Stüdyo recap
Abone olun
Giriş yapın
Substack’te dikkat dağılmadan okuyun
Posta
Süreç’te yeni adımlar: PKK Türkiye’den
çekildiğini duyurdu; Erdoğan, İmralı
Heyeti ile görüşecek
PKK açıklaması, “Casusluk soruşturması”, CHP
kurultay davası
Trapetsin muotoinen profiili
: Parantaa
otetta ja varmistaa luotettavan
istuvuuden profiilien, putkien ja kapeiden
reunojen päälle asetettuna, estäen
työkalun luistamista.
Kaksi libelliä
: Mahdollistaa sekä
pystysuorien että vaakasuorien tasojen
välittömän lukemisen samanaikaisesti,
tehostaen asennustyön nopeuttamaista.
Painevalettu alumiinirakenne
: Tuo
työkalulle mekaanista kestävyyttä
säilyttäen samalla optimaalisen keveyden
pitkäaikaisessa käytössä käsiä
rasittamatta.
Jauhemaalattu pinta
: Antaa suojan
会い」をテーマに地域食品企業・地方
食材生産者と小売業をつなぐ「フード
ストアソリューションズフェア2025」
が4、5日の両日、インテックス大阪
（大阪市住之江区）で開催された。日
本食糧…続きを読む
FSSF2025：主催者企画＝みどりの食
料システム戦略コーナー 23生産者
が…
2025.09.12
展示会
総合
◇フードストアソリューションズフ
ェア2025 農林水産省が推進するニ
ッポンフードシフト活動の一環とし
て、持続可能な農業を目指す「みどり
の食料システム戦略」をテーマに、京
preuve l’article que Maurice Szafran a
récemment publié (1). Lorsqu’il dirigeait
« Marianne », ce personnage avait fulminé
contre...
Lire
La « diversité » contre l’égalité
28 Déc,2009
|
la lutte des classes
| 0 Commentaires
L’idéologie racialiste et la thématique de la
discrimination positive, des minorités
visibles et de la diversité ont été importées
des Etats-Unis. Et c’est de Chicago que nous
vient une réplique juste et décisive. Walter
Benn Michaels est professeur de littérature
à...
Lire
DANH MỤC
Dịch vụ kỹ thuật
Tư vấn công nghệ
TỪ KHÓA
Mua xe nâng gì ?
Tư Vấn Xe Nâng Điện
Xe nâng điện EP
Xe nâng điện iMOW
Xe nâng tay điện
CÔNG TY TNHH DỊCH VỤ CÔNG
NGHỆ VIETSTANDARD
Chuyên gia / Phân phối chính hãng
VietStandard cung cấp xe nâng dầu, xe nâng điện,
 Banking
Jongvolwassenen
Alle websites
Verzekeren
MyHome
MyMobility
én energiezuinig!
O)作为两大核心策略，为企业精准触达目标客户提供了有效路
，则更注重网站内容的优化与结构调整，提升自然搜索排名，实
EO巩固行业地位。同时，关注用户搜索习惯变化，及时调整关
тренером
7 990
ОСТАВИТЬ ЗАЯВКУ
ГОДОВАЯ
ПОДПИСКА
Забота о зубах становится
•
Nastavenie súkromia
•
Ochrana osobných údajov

┄┄┄┄┄┄┄┄┄┄

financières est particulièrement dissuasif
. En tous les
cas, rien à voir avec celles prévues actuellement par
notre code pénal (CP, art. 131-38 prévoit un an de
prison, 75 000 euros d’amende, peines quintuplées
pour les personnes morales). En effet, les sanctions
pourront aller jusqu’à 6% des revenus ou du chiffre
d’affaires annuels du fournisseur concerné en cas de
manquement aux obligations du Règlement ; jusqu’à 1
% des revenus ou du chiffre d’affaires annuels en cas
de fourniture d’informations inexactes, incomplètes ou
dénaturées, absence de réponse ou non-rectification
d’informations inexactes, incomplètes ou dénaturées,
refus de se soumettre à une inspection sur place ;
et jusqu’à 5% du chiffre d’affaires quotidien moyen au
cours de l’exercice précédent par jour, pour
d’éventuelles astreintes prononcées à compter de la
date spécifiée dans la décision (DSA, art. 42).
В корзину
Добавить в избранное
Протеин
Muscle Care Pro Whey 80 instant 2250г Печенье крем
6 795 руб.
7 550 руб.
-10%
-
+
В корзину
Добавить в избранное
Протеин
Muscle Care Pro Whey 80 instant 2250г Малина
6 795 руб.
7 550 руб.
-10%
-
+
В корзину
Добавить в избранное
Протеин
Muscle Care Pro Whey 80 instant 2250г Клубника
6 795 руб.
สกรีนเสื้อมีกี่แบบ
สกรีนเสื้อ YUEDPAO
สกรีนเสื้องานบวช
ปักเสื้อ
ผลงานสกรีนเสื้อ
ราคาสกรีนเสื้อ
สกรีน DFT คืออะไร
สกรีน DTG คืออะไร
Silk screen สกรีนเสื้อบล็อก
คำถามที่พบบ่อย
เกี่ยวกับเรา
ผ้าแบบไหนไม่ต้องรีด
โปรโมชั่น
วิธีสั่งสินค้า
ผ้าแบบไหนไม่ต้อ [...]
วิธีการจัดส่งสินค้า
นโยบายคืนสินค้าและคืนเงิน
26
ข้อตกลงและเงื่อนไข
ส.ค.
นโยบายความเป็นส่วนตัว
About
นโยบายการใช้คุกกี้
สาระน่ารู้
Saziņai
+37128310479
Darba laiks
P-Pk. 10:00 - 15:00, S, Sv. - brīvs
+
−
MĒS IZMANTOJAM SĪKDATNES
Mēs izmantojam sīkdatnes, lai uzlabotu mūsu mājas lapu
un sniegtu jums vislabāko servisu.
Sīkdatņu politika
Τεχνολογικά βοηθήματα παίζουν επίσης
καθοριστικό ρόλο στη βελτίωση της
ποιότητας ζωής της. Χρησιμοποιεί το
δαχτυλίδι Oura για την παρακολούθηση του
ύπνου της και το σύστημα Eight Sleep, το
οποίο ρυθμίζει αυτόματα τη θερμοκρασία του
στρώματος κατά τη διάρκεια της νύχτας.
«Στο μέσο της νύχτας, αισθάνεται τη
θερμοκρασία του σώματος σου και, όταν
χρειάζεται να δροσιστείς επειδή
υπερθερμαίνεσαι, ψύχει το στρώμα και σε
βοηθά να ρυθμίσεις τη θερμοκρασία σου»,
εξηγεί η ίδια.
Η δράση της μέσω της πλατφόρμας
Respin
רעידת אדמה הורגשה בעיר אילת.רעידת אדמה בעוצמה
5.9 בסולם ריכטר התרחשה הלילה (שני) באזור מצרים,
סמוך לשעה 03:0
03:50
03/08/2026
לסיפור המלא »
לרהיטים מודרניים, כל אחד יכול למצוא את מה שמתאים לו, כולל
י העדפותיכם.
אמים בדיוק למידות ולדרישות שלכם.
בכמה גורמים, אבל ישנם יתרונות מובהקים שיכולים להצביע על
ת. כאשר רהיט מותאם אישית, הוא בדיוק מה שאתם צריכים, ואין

┄┄┄┄┄┄┄┄┄┄

## WORK ORDER
In the data above, retype exactly and only the lines between the one holding "βοηθά να ρυθμίσεις" and the one holding "ת. כאשר רהיט", inclusive.

## ANSWER TO THE EXERCISE
βοηθά να ρυθμίσεις τη θερμοκρασία σου»,
εξηγεί η ίδια.
Η δράση της μέσω της πλατφόρμας
Respin
רעידת אדמה הורגשה בעיר אילת.רעידת אדמה בעוצמה
5.9 בסולם ריכטר התרחשה הלילה (שני) באזור מצרים,
סמוך לשעה 03:0
03:50
03/08/2026
לסיפור המלא »
לרהיטים מודרניים, כל אחד יכול למצוא את מה שמתאים לו, כולל
י העדפותיכם.
אמים בדיוק למידות ולדרישות שלכם.
בכמה גורמים, אבל ישנם יתרונות מובהקים שיכולים להצביע על
ת. כאשר רהיט מותאם אישית, הוא בדיוק מה שאתם צריכים, ואין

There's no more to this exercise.